*** Opening LISTED ENTRIES ***

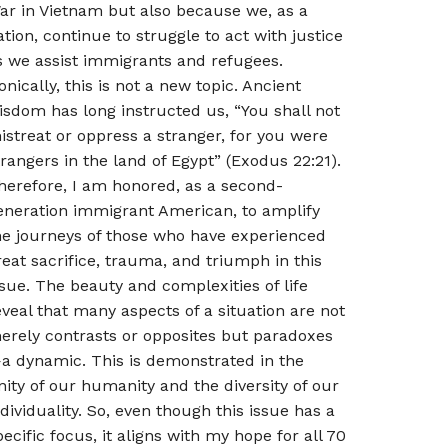
ar in Vietnam but also because we, as a
ation, continue to struggle to act with justice
s we assist immigrants and refugees.
ronically, this is not a new topic. Ancient
isdom has long instructed us, “You shall not
istreat or oppress a stranger, for you were
trangers in the land of Egypt” (Exodus 22:21).
herefore, I am honored, as a second-
eneration immigrant American, to amplify
he journeys of those who have experienced
reat sacrifice, trauma, and triumph in this
ssue. The beauty and complexities of life
eveal that many aspects of a situation are not
erely contrasts or opposites but paradoxes
a dynamic. This is demonstrated in the
nity of our humanity and the diversity of our
ndividuality. So, even though this issue has a
pecific focus, it aligns with my hope for all 70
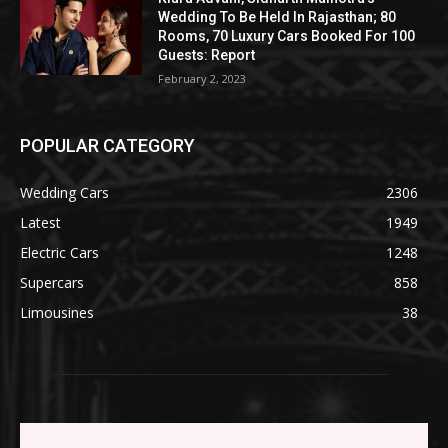
Wedding To Be Held In Rajasthan; 80
Rooms, 70 Luxury Cars Booked For 100
Guests: Report
February 2, 2023
POPULAR CATEGORY
Wedding Cars
2306
Latest
1949
Electric Cars
1248
Supercars
858
Limousines
38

*** Closing LISTED ENTRIES ***

If a line in the records contains the string "Wedding", copy it out.

Wedding To Be Held In Rajasthan; 80
Wedding Cars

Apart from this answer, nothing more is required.